Start with recruiting

Rethink the personalities that you want in the practice. It's obvious that the skills of front-desk personnel, coders and business staff and clinical support are very different, but Michael D. Brown of Indianapolis-based Health Care Economics sees the need for different personalities behind those jobs as well. "If I'm helping a practice recruit a front-desk receptionist, I go to businesses that put workers in front of the public. I go to grocery stores, restaurants, clothing stores, places where you need people who can deal with the public effectively and in a friendly way. We actually approach people who are doing the best job in those settings." Judy Bee, president of Practice Performance Group, a La Jolla, Calif.-based consultancy, says she has recruited waiters and waitresses for customer contact jobs at practices. She also thinks that physicians should look very closely at older workers who have "a more motherly or fatherly approach" to patients when they walk in the door.

It all starts with the job description. In many practices, it's up to the office manager to cobble together a want ad for the Sunday newspaper's classified section. In the highest-turnover jobs, it tends to be the same ad that's been used for years. Sharon Andrews of Pensacola, Fla.-based DermResources, a consultant to dermatology practices, encourages practice leaders to consider the value of reviewing job descriptions when a single position opens or a broader expansion is in the works. "In an existing practice, we try to have the person currently in the job write the [job] description. It's usually a real eye-opener, because you find that the tasks being performed may be necessary but completely outside the perception of what you thought the job was. You may also find out that no one is doing the job that really needs doing. In any event, it allows you make adjustments to run your office better."

Revalue the resume. Andrews says hirers need to raise their standards on resumes. "It's a potential hire's first impression. Even for a lower-tier hire, you're right to insist on clear language, correct punctuation and honest information." Resumes, however, are merely a first step toward confirming the best candidates. Bee and other experts stress the necessity of background checks through a designated office staffer or services that do such checks for a fee. But employers need to realize there are federally mandated limitations on what former employers can say.

Offer incentives for staff recruits. Physicians should consider giving bonuses to workers who successfully bring new staff in the door, experts say. Why?
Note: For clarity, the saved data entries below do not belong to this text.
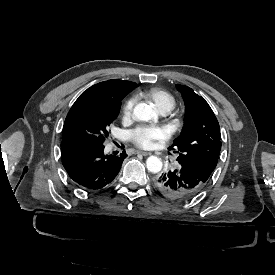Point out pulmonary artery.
I'll list each match as a JSON object with an SVG mask.
<instances>
[{"mask_svg": "<svg viewBox=\"0 0 275 275\" xmlns=\"http://www.w3.org/2000/svg\"><path fill=\"white\" fill-rule=\"evenodd\" d=\"M167 117V114L165 113V111H162L161 112H158L156 115H155V118L157 120H161V119H165ZM110 148L113 149L114 148V144H111L110 145ZM172 164H175V161H172Z\"/></svg>", "mask_w": 275, "mask_h": 275, "instance_id": "e3ab8cb5", "label": "pulmonary artery"}]
</instances>
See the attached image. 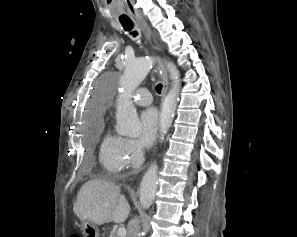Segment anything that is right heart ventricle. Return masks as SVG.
<instances>
[{
  "instance_id": "right-heart-ventricle-1",
  "label": "right heart ventricle",
  "mask_w": 297,
  "mask_h": 237,
  "mask_svg": "<svg viewBox=\"0 0 297 237\" xmlns=\"http://www.w3.org/2000/svg\"><path fill=\"white\" fill-rule=\"evenodd\" d=\"M123 137L106 133L100 144L99 159L102 166L111 174H116L126 168L124 162V144Z\"/></svg>"
}]
</instances>
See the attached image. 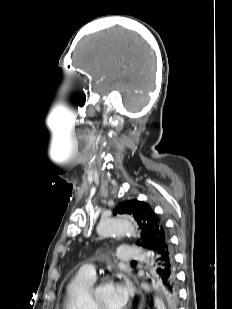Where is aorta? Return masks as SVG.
I'll return each mask as SVG.
<instances>
[{
  "instance_id": "762f6f07",
  "label": "aorta",
  "mask_w": 232,
  "mask_h": 309,
  "mask_svg": "<svg viewBox=\"0 0 232 309\" xmlns=\"http://www.w3.org/2000/svg\"><path fill=\"white\" fill-rule=\"evenodd\" d=\"M98 231L103 236L132 235L135 233V225L127 217H114L102 221ZM154 305L156 309H166L164 302L158 296L154 298Z\"/></svg>"
}]
</instances>
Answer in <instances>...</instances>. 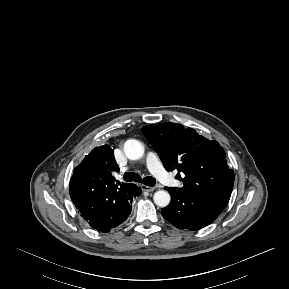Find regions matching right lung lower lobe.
Wrapping results in <instances>:
<instances>
[{
  "label": "right lung lower lobe",
  "instance_id": "1",
  "mask_svg": "<svg viewBox=\"0 0 289 289\" xmlns=\"http://www.w3.org/2000/svg\"><path fill=\"white\" fill-rule=\"evenodd\" d=\"M69 193L86 222L92 228L106 233L127 219L132 201L141 194V189L129 184L117 194H112L100 180L74 172Z\"/></svg>",
  "mask_w": 289,
  "mask_h": 289
}]
</instances>
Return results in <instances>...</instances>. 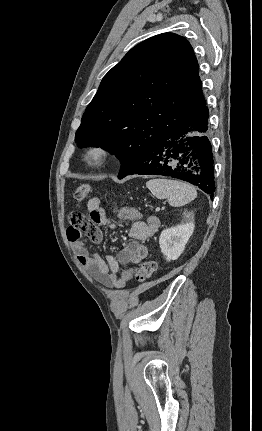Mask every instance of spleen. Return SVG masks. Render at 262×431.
Instances as JSON below:
<instances>
[{
	"instance_id": "spleen-1",
	"label": "spleen",
	"mask_w": 262,
	"mask_h": 431,
	"mask_svg": "<svg viewBox=\"0 0 262 431\" xmlns=\"http://www.w3.org/2000/svg\"><path fill=\"white\" fill-rule=\"evenodd\" d=\"M146 187L159 199H167L171 206H183L197 197V191L188 183L171 179H151Z\"/></svg>"
}]
</instances>
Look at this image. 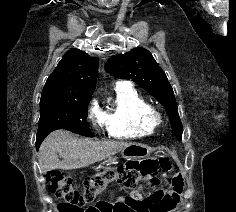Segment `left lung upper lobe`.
Here are the masks:
<instances>
[{
    "mask_svg": "<svg viewBox=\"0 0 236 212\" xmlns=\"http://www.w3.org/2000/svg\"><path fill=\"white\" fill-rule=\"evenodd\" d=\"M106 70L116 78L131 79L155 97L169 113L172 133L181 138L183 127L173 89L165 72L147 49L137 48L114 55L107 61Z\"/></svg>",
    "mask_w": 236,
    "mask_h": 212,
    "instance_id": "1",
    "label": "left lung upper lobe"
}]
</instances>
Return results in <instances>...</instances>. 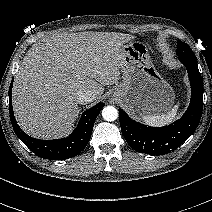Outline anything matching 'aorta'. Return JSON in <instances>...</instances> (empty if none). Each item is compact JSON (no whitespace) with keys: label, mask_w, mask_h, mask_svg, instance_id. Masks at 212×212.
<instances>
[{"label":"aorta","mask_w":212,"mask_h":212,"mask_svg":"<svg viewBox=\"0 0 212 212\" xmlns=\"http://www.w3.org/2000/svg\"><path fill=\"white\" fill-rule=\"evenodd\" d=\"M102 117L106 121H115L118 117V111L113 106H106L102 109Z\"/></svg>","instance_id":"aorta-1"}]
</instances>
Because employees have more at risk when they bring friends and acquaintances into their workplace, and the best ones tend to screen carefully. Also, you'll save a significant amount of money on recruitment advertising. Staff bonuses can be cash, gift certificates or floating days off.

Have a training regimen in place. Prospective employees worth their salt are going to ask about training and advancement, experts say. Training is a huge practice management issue as well -- having a good on-staff training system allows employees to know a variety of jobs in a pinch and allows for smooth operations when someone is sick or on vacation. Physicians also should try to fund outside training for talented staff as much as possible to increase the skill base of the practice as a whole, experts say.